In 1972, after returning to Haiti, Gérard's son, James, was summoned to a meeting with Léon Baptiste, a former senator who had worked on the Déjoie campaign. "He said he had spent a night at Fort Dimanche with Joe," James says. "Léon was released the following day, and the guy who released him said later, 'You're lucky, the night after you left Duvalier came personally to kill everyone at Fort Dimanche.'
"Now, Léon Baptiste had paid that guy to release him. So did the guy tell Léon this because he wants Léon to be more indebted to him? Or because it's true? We'll never know. There's a lot of hearsay." Teledjòl. "Half of my family believes one thing, half the other," James continues. "Myself? I'm an engineer by trade, and I cannot tell you what happened to Joe."
In the early '70s, after Beauvoir had fled upon learning that he was on Papa Doc's hit list, Gérard Gaetjens confronted him in New York City. "I couldn't do anything," Beauvoir insisted. "Duvalier was waiting for me to make a move so he could kill me. He was after me. He wasn't after Joe."
That explanation didn't sit well with most of the Gaetjens family, least of all Jean-Pierre, whose son Jean recalls joining his father at a soccer match in San Juan between Haiti and Puerto Rico almost four decades ago. Spotting Beauvoir in the crowd, Jean-Pierre picked up a two-by-four, went over and began to beat him. This man did nothing to keep my brother from being killed, he told the police. That seemed to have been good enough for the cops, who sent Beauvoir to the hospital and let Jean-Pierre go.
Word would reach the Gaetjens family that Papa Doc had learned of that incident, and that it had pleased him. Over the years Joe's cousin Guy Laraque heard further teledjòl: that Duvalier had targeted Joe not so much because of his Gaetjens family connections but as a means of torturing Beauvoir. Laraque finds the story plausible. If it's true, he says, "there was nothing Daniel could have ever really done for Ti Joe."

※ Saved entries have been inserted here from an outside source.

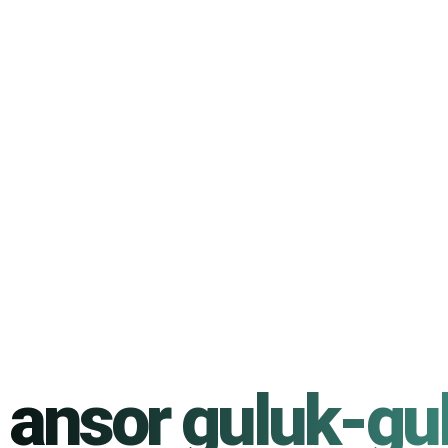
 ansor guluk-gu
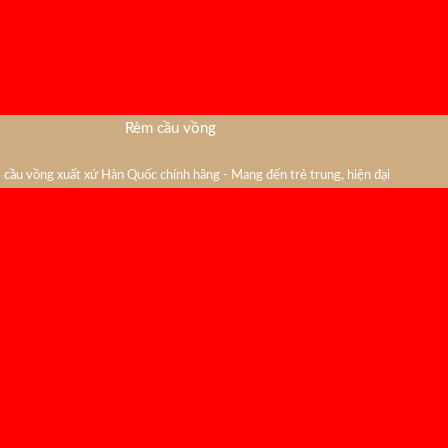
Rèm cầu vồng
cầu vồng xuất xứ Hàn Quốc chính hãng - Mang đến trẻ trung, hiện đại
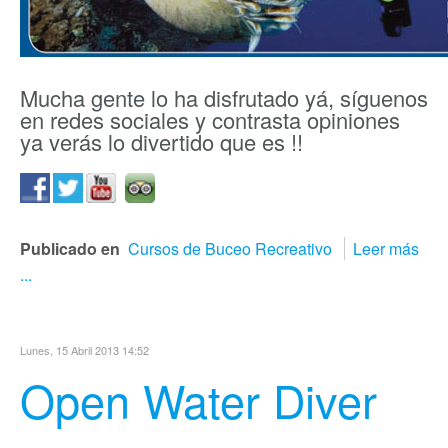
Mucha gente lo ha disfrutado yá, síguenos
en redes sociales y contrasta opiniones
ya verás lo divertido que es !!
Publicado en
Cursos de Buceo Recreativo
Leer más
...
Lunes, 15 Abril 2013 14:52
Open Water Diver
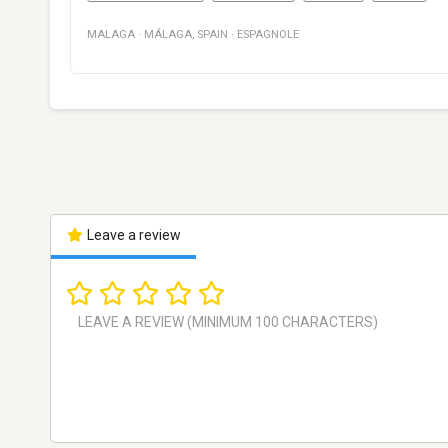
MALAGA
·
MÁLAGA
,
SPAIN
·
ESPAGNOLE
Leave a review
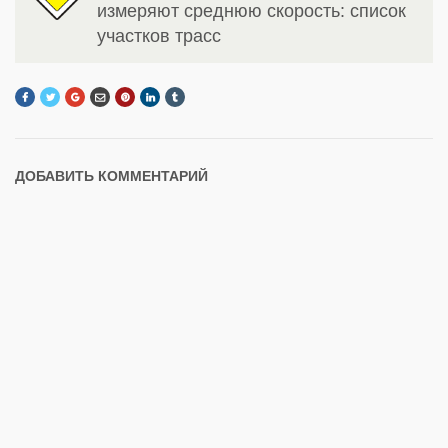
измеряют среднюю скорость: список
участков трасс
ДОБАВИТЬ КОММЕНТАРИЙ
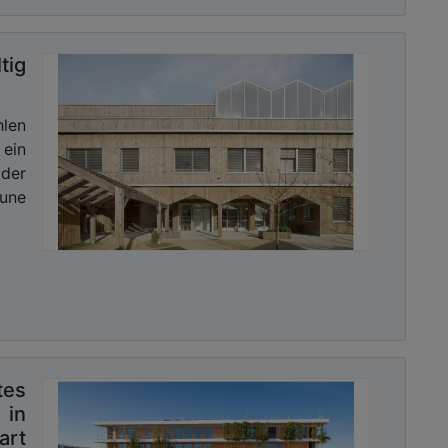
tig
len
 ein
 der
mune
tes
 in
art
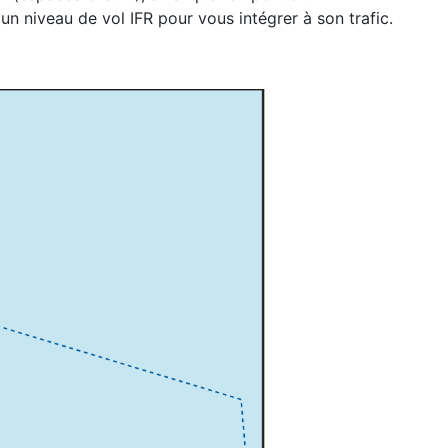
n niveau de vol IFR pour vous intégrer à son trafic.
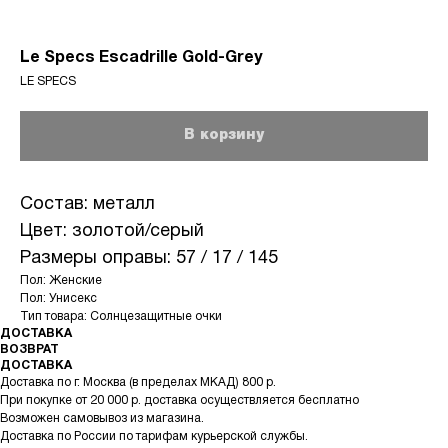
Le Specs Escadrille Gold-Grey
LE SPECS
В корзину
Состав: металл
Цвет: золотой/серый
Размеры оправы: 57 / 17 / 145
Пол: Женские
Пол: Унисекс
Тип товара: Солнцезащитные очки
ДОСТАВКА
ВОЗВРАТ
ДОСТАВКА
Доставка по г. Москва (в пределах МКАД) 800 р.
При покупке от 20 000 р. доставка осуществляется бесплатно
Возможен самовывоз из магазина.
Доставка по России по тарифам курьерской службы.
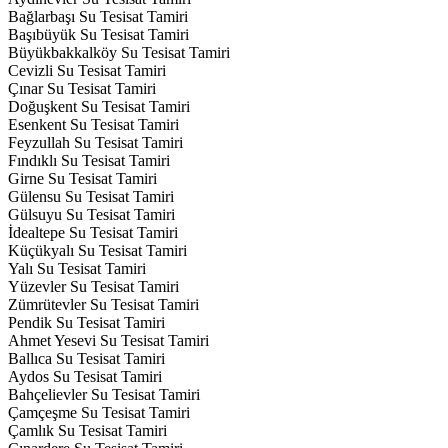
Bağlarbaşı Su Tesisat Tamiri
Başıbüyük Su Tesisat Tamiri
Büyükbakkalköy Su Tesisat Tamiri
Cevizli Su Tesisat Tamiri
Çınar Su Tesisat Tamiri
Doğuşkent Su Tesisat Tamiri
Esenkent Su Tesisat Tamiri
Feyzullah Su Tesisat Tamiri
Fındıklı Su Tesisat Tamiri
Girne Su Tesisat Tamiri
Gülensu Su Tesisat Tamiri
Gülsuyu Su Tesisat Tamiri
İdealtepe Su Tesisat Tamiri
Küçükyalı Su Tesisat Tamiri
Yalı Su Tesisat Tamiri
Yüzevler Su Tesisat Tamiri
Zümrütevler Su Tesisat Tamiri
Pendik Su Tesisat Tamiri
Ahmet Yesevi Su Tesisat Tamiri
Ballıca Su Tesisat Tamiri
Aydos Su Tesisat Tamiri
Bahçelievler Su Tesisat Tamiri
Çamçeşme Su Tesisat Tamiri
Çamlık Su Tesisat Tamiri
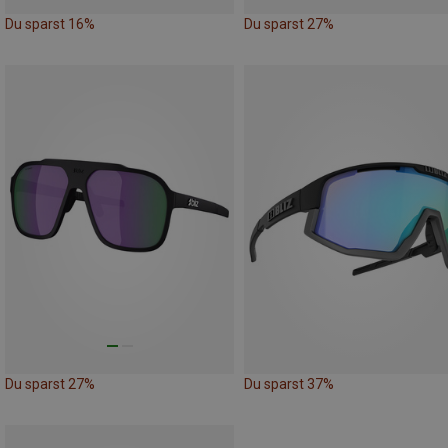
Du sparst 16%
Du sparst 27%
Du sparst 27%
Du sparst 37%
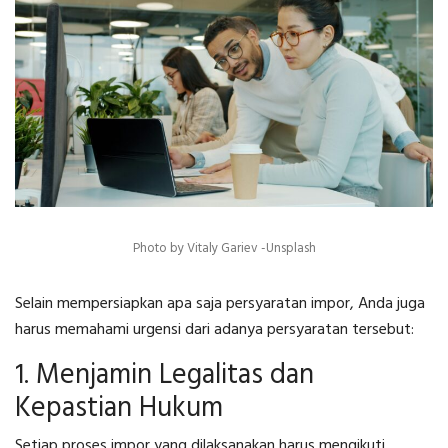
Photo by Vitaly Gariev -Unsplash
Selain mempersiapkan
apa saja persyaratan impor
, Anda juga
harus memahami urgensi dari adanya persyaratan tersebut:
1. Menjamin Legalitas dan
Kepastian Hukum
Setiap proses impor yang dilaksanakan harus mengikuti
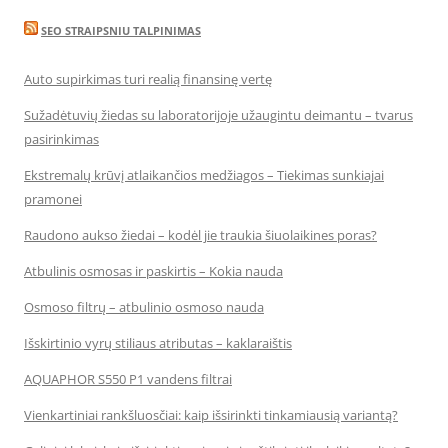
SEO STRAIPSNIU TALPINIMAS
Auto supirkimas turi realią finansinę vertę
Sužadėtuvių žiedas su laboratorijoje užaugintu deimantu – tvarus
pasirinkimas
Ekstremalų krūvį atlaikančios medžiagos – Tiekimas sunkiajai
pramonei
Raudono aukso žiedai – kodėl jie traukia šiuolaikines poras?
Atbulinis osmosas ir paskirtis – Kokia nauda
Osmoso filtrų – atbulinio osmoso nauda
Išskirtinio vyrų stiliaus atributas – kaklaraištis
AQUAPHOR S550 P1 vandens filtrai
Vienkartiniai rankšluosčiai: kaip išsirinkti tinkamiausią variantą?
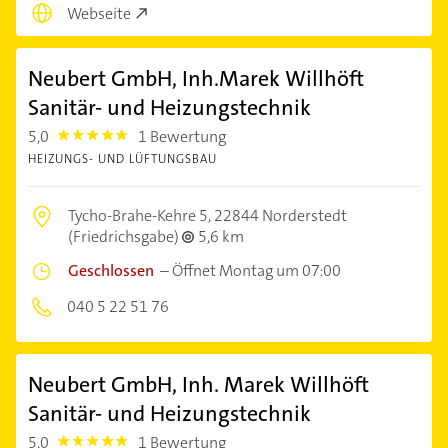
Webseite
Neubert GmbH, Inh.Marek Willhöft
Sanitär- und Heizungstechnik
5,0
1 Bewertung
5.0
HEIZUNGS- UND LÜFTUNGSBAU
Tycho-Brahe-Kehre 5,
22844 Norderstedt
(Friedrichsgabe)
5,6 km
Geschlossen
–
Öffnet Montag um 07:00
040 5 22 51 76
Neubert GmbH, Inh. Marek Willhöft
Sanitär- und Heizungstechnik
5,0
1 Bewertung
5.0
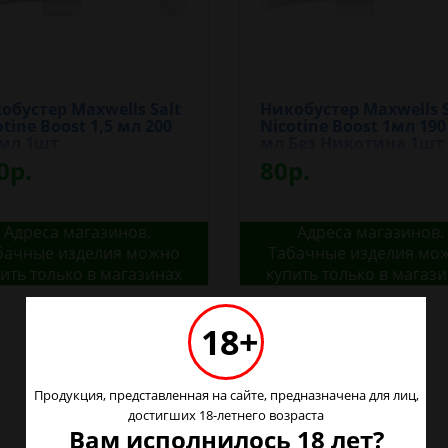
обустер Maxwells Salt
Никобустер Maxwells S
otine Boost 1,5 мл 200
Nicotine Boost 1мл 190
мл 1шт
мл Без Никотина 1шт
0р.
80р.
Адреса магазинов.
Адреса магазинов.
бачные изделия можно
Табачные изделия мо
ить только в магазинах
купить только в магаз
18+
Продукция, представленная на сайте, предназначена для лиц,
достигших 18-летнего возраста
Вам исполнилось 18 лет?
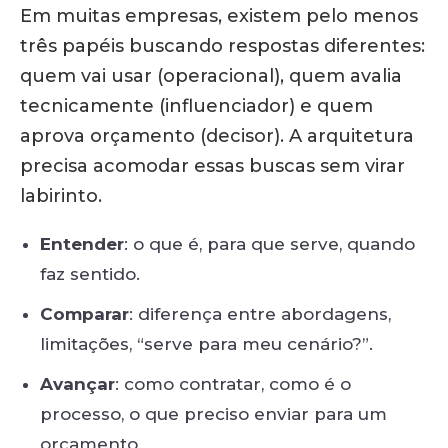
Em muitas empresas, existem pelo menos
três papéis buscando respostas diferentes:
quem vai usar (operacional), quem avalia
tecnicamente (influenciador) e quem
aprova orçamento (decisor). A arquitetura
precisa acomodar essas buscas sem virar
labirinto.
Entender
: o que é, para que serve, quando
faz sentido.
Comparar
: diferença entre abordagens,
limitações, “serve para meu cenário?”.
Avançar
: como contratar, como é o
processo, o que preciso enviar para um
orçamento.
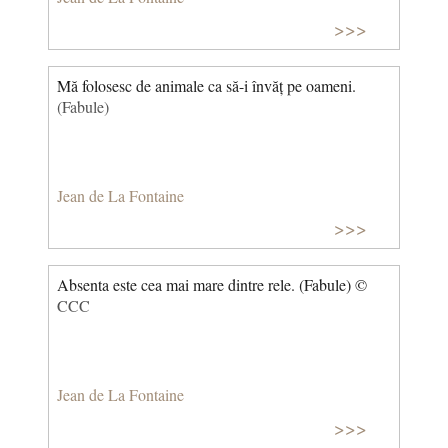
>>>
Mă folosesc de animale ca să-i învăț pe oameni.
(Fabule)
Jean de La Fontaine
>>>
Absenta este cea mai mare dintre rele. (Fabule) ©
CCC
Jean de La Fontaine
>>>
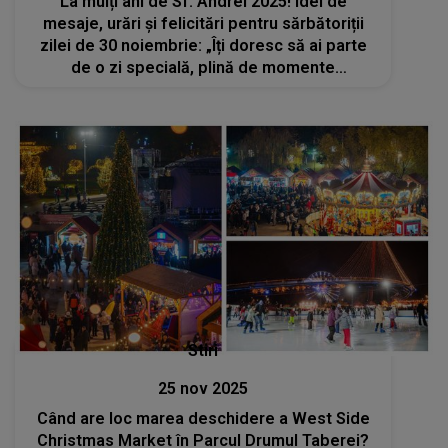
La mulți ani de Sf. Andrei 2025! Idei de
mesaje, urări și felicitări pentru sărbătoriții
zilei de 30 noiembrie: „Îți doresc să ai parte
de o zi specială, plină de momente
memorabile. Fie ca drumul vieții să-ți fie
presărat cu bucurii și împliniri”
Stiri
25 nov 2025
Când are loc marea deschidere a West Side
Christmas Market în Parcul Drumul Taberei?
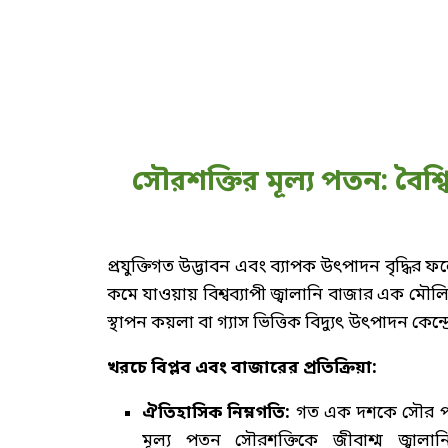
সৌরশক্তির মূল্য পতন: বৈশ্ব
প্রযুক্তিগত উদ্ভাবন এবং ব্যাপক উৎপাদন বৃদ্ধির
কমে যাওয়ায় বিশ্বব্যাপী জ্বালানি বাজার এক মৌলিক 
স্থাপন কয়লা বা গ্যাস ভিত্তিক বিদ্যুৎ উৎপাদন কেন্
খরচে বিপ্লব এবং বাজারের প্রতিক্রিয়া:
ঐতিহাসিক নিম্নগতি:
গত এক দশকে সৌর প্
মূল্য পতন সৌরশক্তিকে জীবাশ্ম জ্বাল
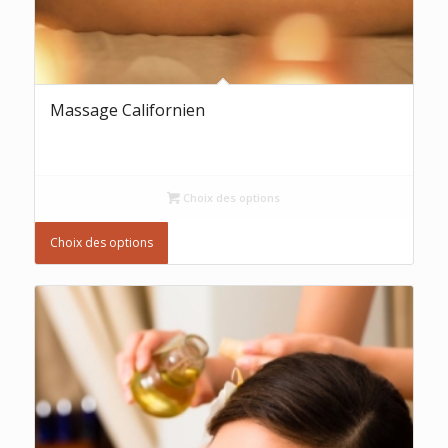
Massage Californien
Choix des options
Choix des options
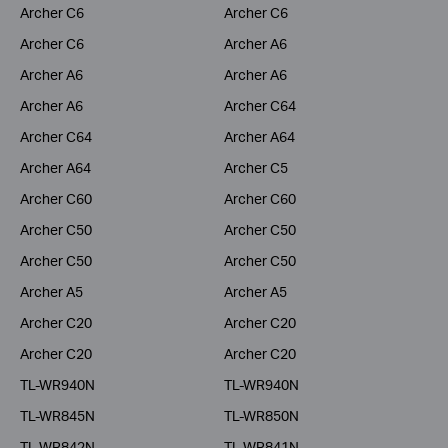
Archer C6
Archer C6
Archer C6
Archer A6
Archer A6
Archer A6
Archer A6
Archer C64
Archer C64
Archer A64
Archer A64
Archer C5
Archer C60
Archer C60
Archer C50
Archer C50
Archer C50
Archer C50
Archer A5
Archer A5
Archer C20
Archer C20
Archer C20
Archer C20
TL-WR940N
TL-WR940N
TL-WR845N
TL-WR850N
TL-WR842N
TL-WR841N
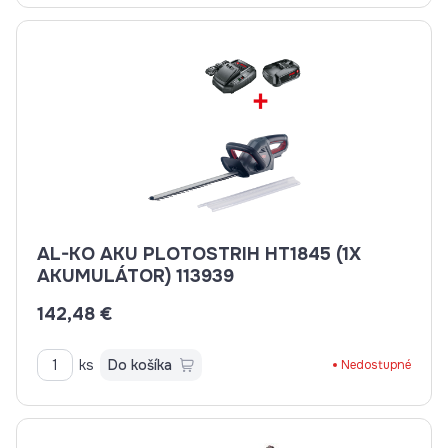
AL-KO AKU PLOTOSTRIH HT1845 (1X
AKUMULÁTOR) 113939
142,48 €
ks
Do košíka
Nedostupné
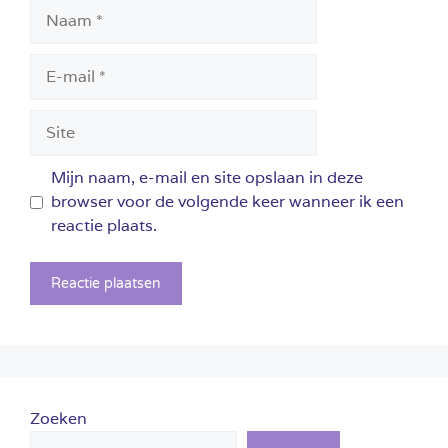
Naam
E-
mail
Site
Mijn naam, e-mail en site opslaan in deze
browser voor de volgende keer wanneer ik een
reactie plaats.
Zoeken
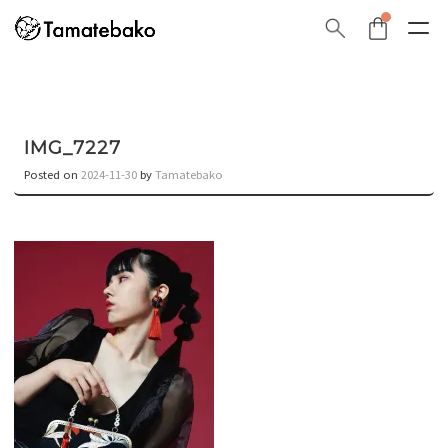
IMG_7227
Posted on
2024-11-30
by
Tamatebako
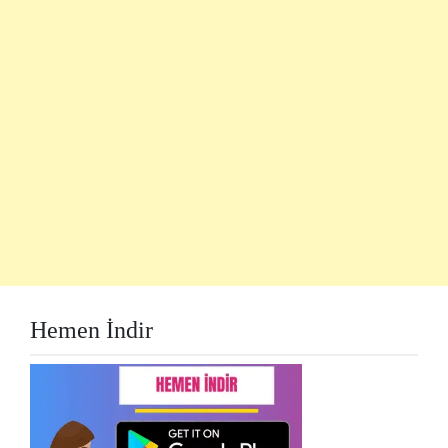
Hemen İndir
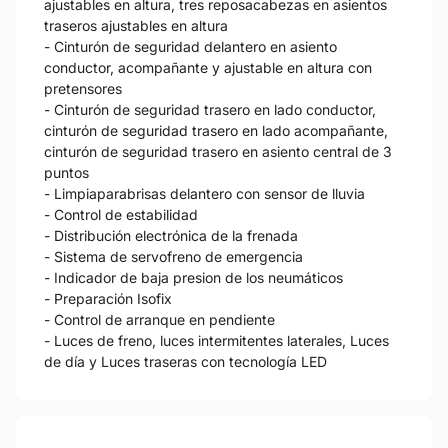
ajustables en altura, tres reposacabezas en asientos
traseros ajustables en altura
- Cinturón de seguridad delantero en asiento
conductor, acompañante y ajustable en altura con
pretensores
- Cinturón de seguridad trasero en lado conductor,
cinturón de seguridad trasero en lado acompañante,
cinturón de seguridad trasero en asiento central de 3
puntos
- Limpiaparabrisas delantero con sensor de lluvia
- Control de estabilidad
- Distribución electrónica de la frenada
- Sistema de servofreno de emergencia
- Indicador de baja presion de los neumáticos
- Preparación Isofix
- Control de arranque en pendiente
- Luces de freno, luces intermitentes laterales, Luces
de día y Luces traseras con tecnología LED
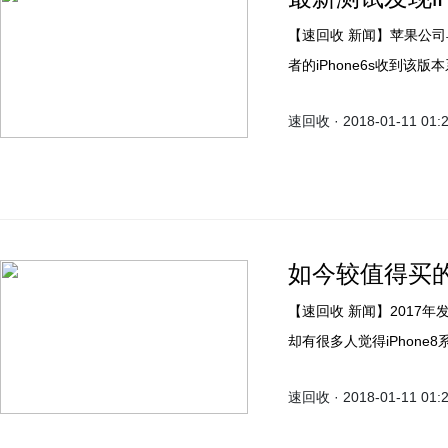
【速回收 新闻】苹果公司早晨
者的iPhone6s收到
旧款iPhone降频门影响
速回收 · 2018-01-11 01:
上次因为外面气温过低，
好；所以等来iOS11.2
如今较值得买的
【速回收 新闻】2017年发布
却有很多人觉得iPhone8
是小幅度升级而已，实在
速回收 · 2018-01-11 01:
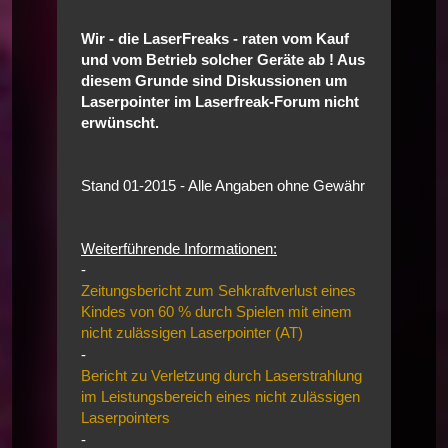
Wir - die LaserFreaks - raten vom Kauf
und vom Betrieb solcher Geräte ab ! Aus
diesem Grunde sind Diskussionen um
Laserpointer im Laserfreak-Forum nicht
erwünscht.
Stand 01-2015 - Alle Angaben ohne Gewähr
Weiterführende Informationen:
-
Zeitungsbericht zum Sehkraftverlust eines
Kindes von 60 % durch Spielen mit einem
nicht zulässigen Laserpointer (AT)
-
Bericht zu Verletzung durch Laserstrahlung
im Leistungsbereich eines nicht zulässigen
Laserpointers
-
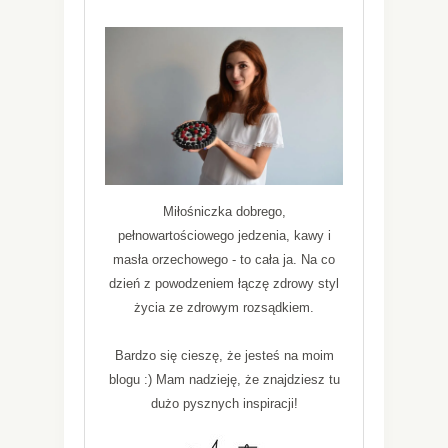
Miłośniczka dobrego,
pełnowartościowego jedzenia, kawy i
masła orzechowego - to cała ja. Na co
dzień z powodzeniem łączę zdrowy styl
życia ze zdrowym rozsądkiem.
Bardzo się cieszę, że jesteś na moim
blogu :) Mam nadzieję, że znajdziesz tu
dużo pysznych inspiracji!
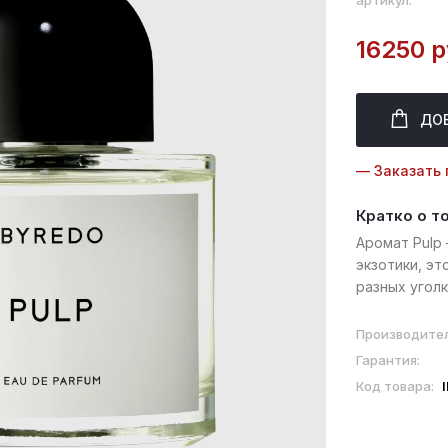
артикул:
16250 р
ДО
— Заказать 
Кратко о т
Аромат Pulp
экзотики, эт
разных угол
воплощает в
фруктовой мя
Производител
Гарантия:
Код товара:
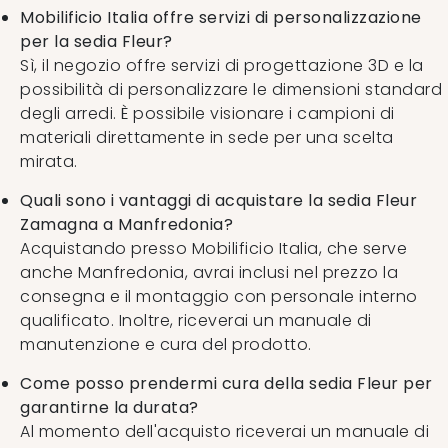
Mobilificio Italia offre servizi di personalizzazione
per la sedia Fleur?
Sì, il negozio offre servizi di progettazione 3D e la
possibilità di personalizzare le dimensioni standard
degli arredi. È possibile visionare i campioni di
materiali direttamente in sede per una scelta
mirata.
Quali sono i vantaggi di acquistare la sedia Fleur
Zamagna a Manfredonia?
Acquistando presso Mobilificio Italia, che serve
anche Manfredonia, avrai inclusi nel prezzo la
consegna e il montaggio con personale interno
qualificato. Inoltre, riceverai un manuale di
manutenzione e cura del prodotto.
Come posso prendermi cura della sedia Fleur per
garantirne la durata?
Al momento dell'acquisto riceverai un manuale di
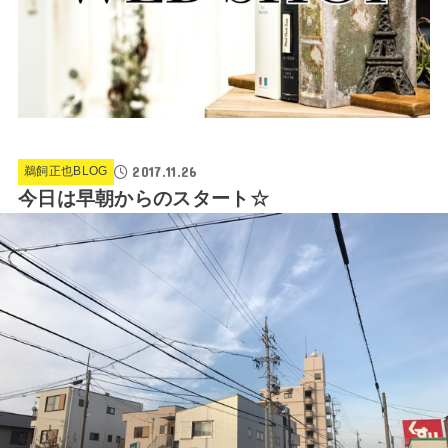
2017.11.26
鵜飼正也BLOG
今日は早朝からのスタート☆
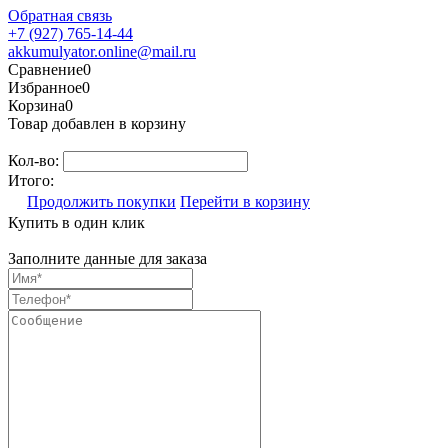
Обратная связь
+7 (927) 765-14-44
akkumulyator.online@mail.ru
Сравнение
0
Избранное
0
Корзина
0
Товар добавлен в корзину
Кол-во:
Итого:
Продолжить покупки
Перейти в корзину
Купить в один клик
Заполните данные для заказа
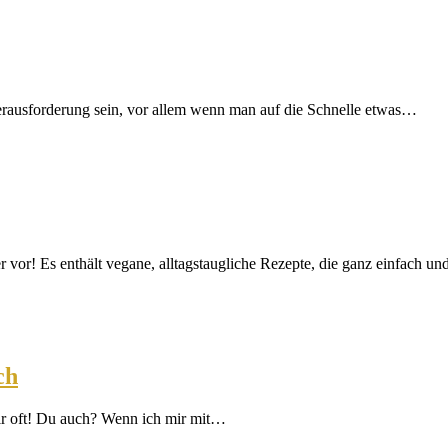
ausforderung sein, vor allem wenn man auf die Schnelle etwas…
r vor! Es enthält vegane, alltagstaugliche Rezepte, die ganz einfach 
ch
 mir oft! Du auch? Wenn ich mir mit…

The 1972 confirmation of Joe's death at least resolved for Lyliane the question of whether she was a widow. By the end of 1965 she had brought her boys to join Mireille in exile in Puerto Rico. She eventually remarried and divorced, and today lives in Florida.
Jean-Pierre Gaetjens continued to devote himself to liberating Haiti from the Duvaliers. Standing trial in the U.S. Virgin Islands in 1973 on a charge of conspiracy to harm foreign property, he admitted to hiring three individuals to invade Haiti and foment an uprising by blowing up a power plant, contaminating the water supply and seizing a radio station. The court must have been sympathetic, for he received only a three-year suspended sentence and a $5,000 fine.
When Gérard Gaetjens was murdered in 1990, soon after returning to Haiti to work on a presidential campaign, Jean-Pierre took over the Joe Gaetjens Foundation, which he ran until his death from cancer in December 2008. "Somebody politically active watches his apolitical brother get arrested," says Jean-Pierre's son, Jean. "Then that brother is never seen again. You can see how Joe's disappearance sent [Jean-Pierre] over the edge. It's my layman's psychology, but I think my father felt a lot of guilt. Joe was his symbol, his martyr."
Today the remnants of Fort Dimanche lie abandoned on the mudflats that fringe the slums called La Saline and Cité Soleil. Pigs troll through the garbage and feces that stew in the sun. The scrawlings of former inmates are still visible on the walls, though Gaetjens's name can no longer be found.